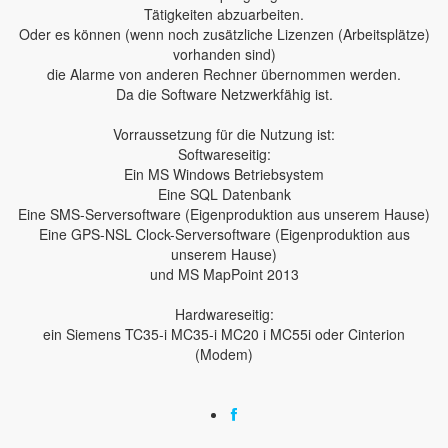
Tätigkeiten abzuarbeiten.
Oder es können (wenn noch zusätzliche Lizenzen (Arbeitsplätze)
vorhanden sind)
die Alarme von anderen Rechner übernommen werden.
Da die Software Netzwerkfähig ist.
Vorraussetzung für die Nutzung ist:
Softwareseitig:
Ein MS Windows Betriebsystem
Eine SQL Datenbank
Eine SMS-Serversoftware (Eigenproduktion aus unserem Hause)
Eine GPS-NSL Clock-Serversoftware (Eigenproduktion aus
unserem Hause)
und MS MapPoint 2013
Hardwareseitig:
ein Siemens TC35-i MC35-i MC20 i MC55i oder Cinterion
(Modem)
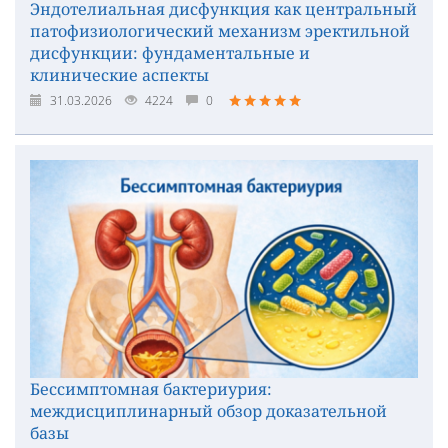
Эндотелиальная дисфункция как центральный
патофизиологический механизм эректильной
дисфункции: фундаментальные и
клинические аспекты
31.03.2026
4224
0
Бессимптомная бактериурия:
междисциплинарный обзор доказательной
базы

━━━━

--- Work to complete ---
The required answer is the number of lines in the listing above that contain the word "Eigenproduktion", with nothing added.

--- Solution for this exercise ---
2